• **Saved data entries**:
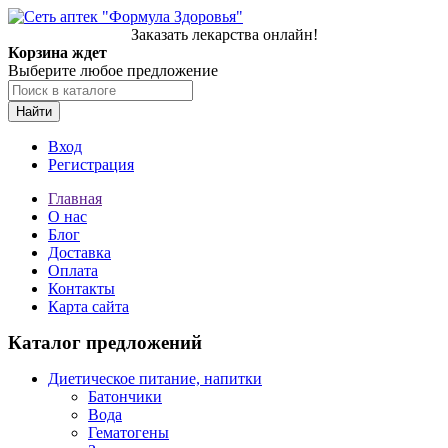
Заказать лекарства онлайн!
Корзина ждет
Выберите любое предложение
Найти
Вход
Регистрация
Главная
О нас
Блог
Доставка
Оплата
Контакты
Карта сайта
Каталог предложений
Диетическое питание, напитки
Батончики
Вода
Гематогены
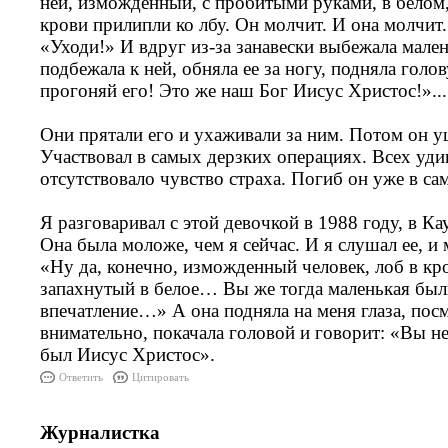
ней, изможденный, с пробитыми руками, в белом,
крови прилипли ко лбу. Он молчит. И она молчит.
«Уходи!» И вдруг из-за занавески выбежала мален
подбежала к ней, обняла ее за ногу, подняла голов
прогоняй его! Это же наш Бог Иисус Христос!»...
Они прятали его и ухаживали за ним. Потом он у
Участвовал в самых дерзких операциях. Всех уди
отсутствовало чувство страха. Погиб он уже в са
Я разговаривал с этой девочкой в 1988 году, в Ка
Она была моложе, чем я сейчас. И я слушал ее, и 
«Ну да, конечно, изможденный человек, лоб в кр
запахнутый в белое… Вы же тогда маленькая были
впечатление…» А она подняла на меня глаза, пос
внимательно, покачала головой и говорит: «Вы н
был Иисус Христос».
Ответить
Цитировать
Журналистка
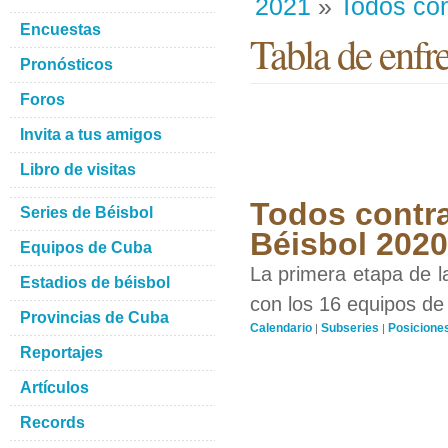
2021
»
Todos con
Encuestas
Tabla de enfr
Pronósticos
Foros
Invita a tus amigos
Libro de visitas
Todos contra
Series de Béisbol
Béisbol 202
Equipos de Cuba
La primera etapa de l
Estadios de béisbol
con los 16 equipos de 
Provincias de Cuba
Calendario
Subseries
Posicione
|
|
Reportajes
Artículos
Records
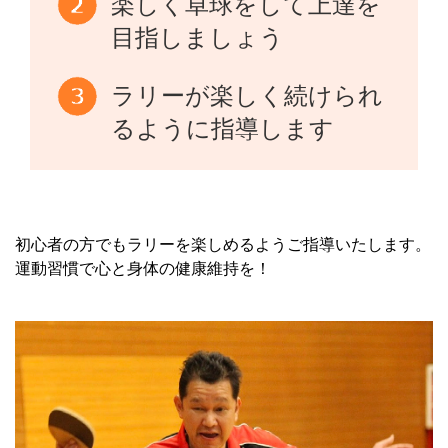
楽しく卓球をして上達を
目指しましょう
ラリーが楽しく続けられ
るように指導します
初心者の方でもラリーを楽しめるようご指導いたします。
運動習慣で心と身体の健康維持を！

• **TASK TO COMPLETE**: Each line of the records that contains the string "Христос" must be copied.

• **RESULT**:
прогоняй его! Это же наш Бог Иисус Христос!»...
был Иисус Христос».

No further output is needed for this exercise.